Wir finden auf dem Rückweg an einem Fluß einen schönen Nachtplatz und sehen am nächsten Morgen einen Schwarm der kleinen, grün-rot gefiederten patagonischen Smaragd-Papageien, die genauso lärmend wie ihre brasilianische Verwandschaft durch den Wald ziehen.

Parque Nacional Tierra del Fuego

Am Beagle-Kanal, neunzehn Kilometer westlich von Ushuaia, endet die Ruta 3 und wir haben den wirklich allerletzten Meter der Panamericana in Südamerika erreicht. Hier geht es auch mit dem Unimog nicht weiter, denn hier beginnt der Nationalpark Tierra del Fuego. Das nördliche Ende der PanAm, laut Tafel rund 18.000 Kilometer entfernt in Alaska, werden wir uns auf einer weiteren Tour auch noch erfahren.

P1210451

Die PanAm – als längste Straße der Welt bekannt – ist keine kontinuierlich zusammenhängende Strecke, sondern ein transkontinentales System von miteinander verbundenen Schnell- und Fernstraßen. Ihr Verlauf ist also nicht eindeutig, sondern eher unbestimmt und jeder darf sich ein bisschen seine persönliche PanAm basteln.

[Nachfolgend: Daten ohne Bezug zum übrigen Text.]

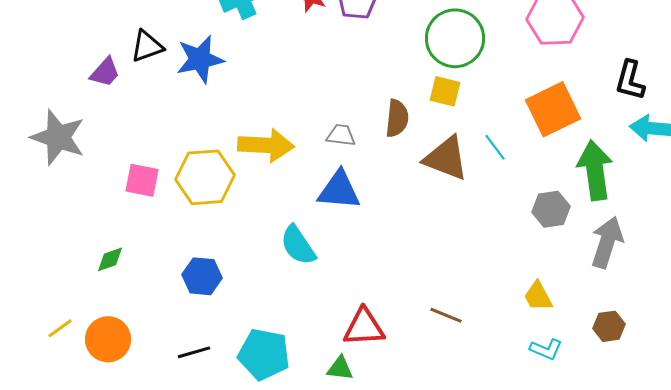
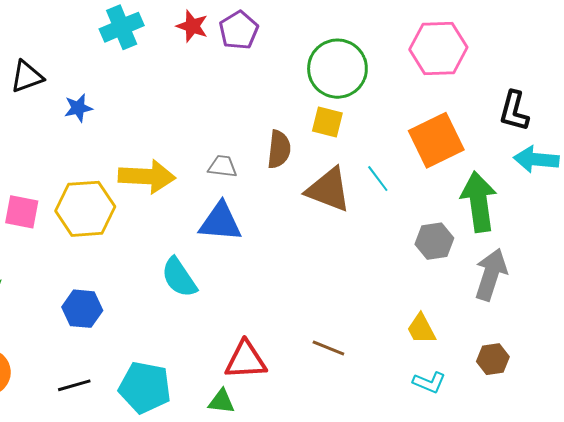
blue star: (200, 59) -> (78, 108), moved, size x0.6

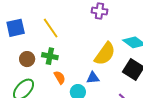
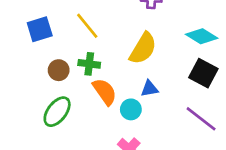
yellow semicircle: (105, 54) -> (143, 48), moved
orange semicircle: (60, 77) -> (105, 92), size x1.5

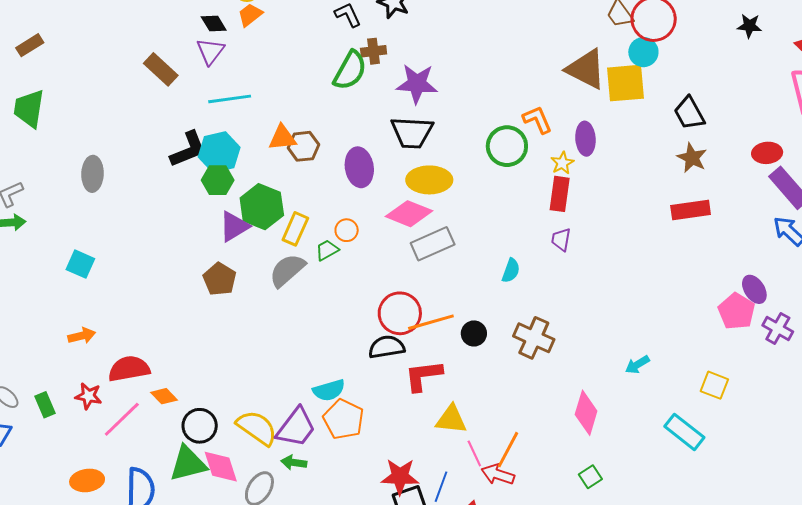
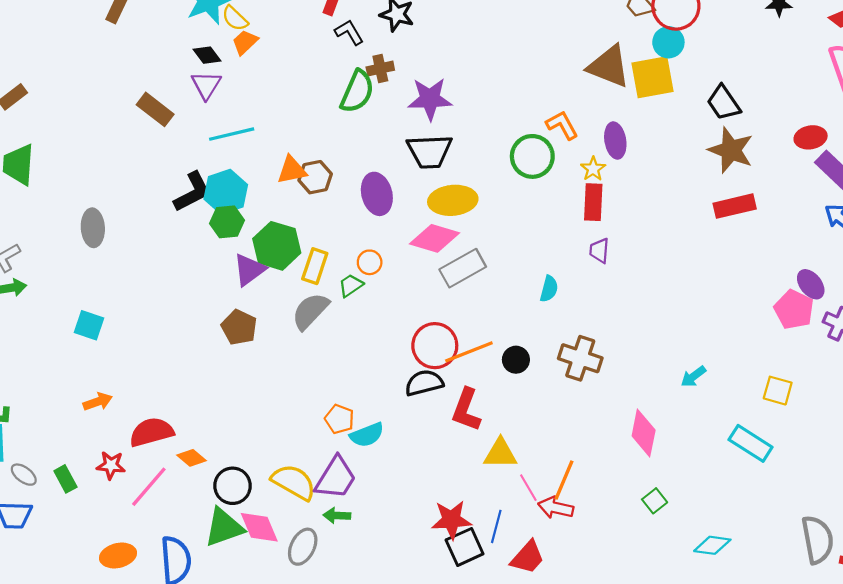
brown star: (692, 158) -> (731, 150), size x1.4
red L-shape: (423, 376) -> (466, 410), turned -57
orange pentagon: (343, 419) -> (339, 419), moved, size x0.7

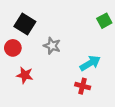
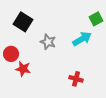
red circle: (13, 48) -> (11, 54), moved
cyan arrow: (90, 63) -> (82, 39), moved

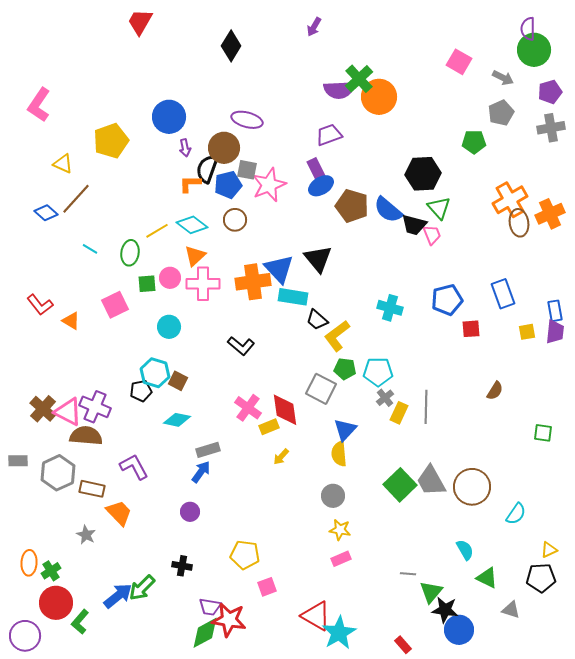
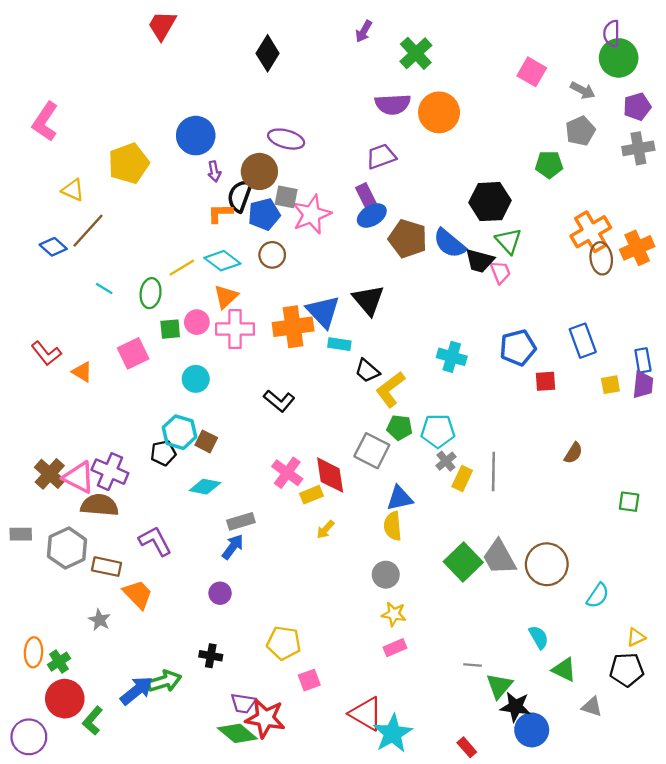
green cross: (359, 79) -> (416, 53), moved
cyan rectangle: (293, 297) -> (339, 344), size x0.7
blue triangle: (345, 430) -> (400, 498), turned 35
green arrow: (142, 588) -> (164, 681), turned -152
green diamond: (205, 633) -> (237, 733), turned 68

Von den 63.000 ha des 1960 eingerichteten Naturparks dürfen nur 2.000 besucht werden, der Rest ist für uns Menschen strikt tabu. Wir wandern zwei Tage durch den Park, entlang der Fjorde, vorbei an stillen Lagunen und Torfmooren und sehen auch einige Biberdämme.

Die Tiere mit den langen Zähnen sind hier in Patagonien nicht endemisch, sondern wurden 1948 zur Pelzgewinnung aus Kanada eingeführt. Da sie hier keine natürlichen Feinde haben wurden seitdem aus 25 Biberpaaren über 100.000 Tiere, die erheblichen Schaden am Urwald anrichten. Wir sehen überall angenagte und abgenagte Baumstämme. Um das Problem zu beheben kam ein besonders schlauer Kopf auf die Idee, Wiesel und Füchse ebenfalls einzuführen, aber die haben keine Lust, sich nasse Füsse zu holen und jagen statt der Biber lieber die Vögel im Park. Um die Bestände zumindest halbwegs unter Kontrolle zu bekommen hat die Regierung jetzt drastische Maßnahmen gegriffen und ein Kopfgeld für erlegte Biber ausgeschrieben. In Restaurants und Cafes entdecken wir immer wieder „Wanted“-Schilder.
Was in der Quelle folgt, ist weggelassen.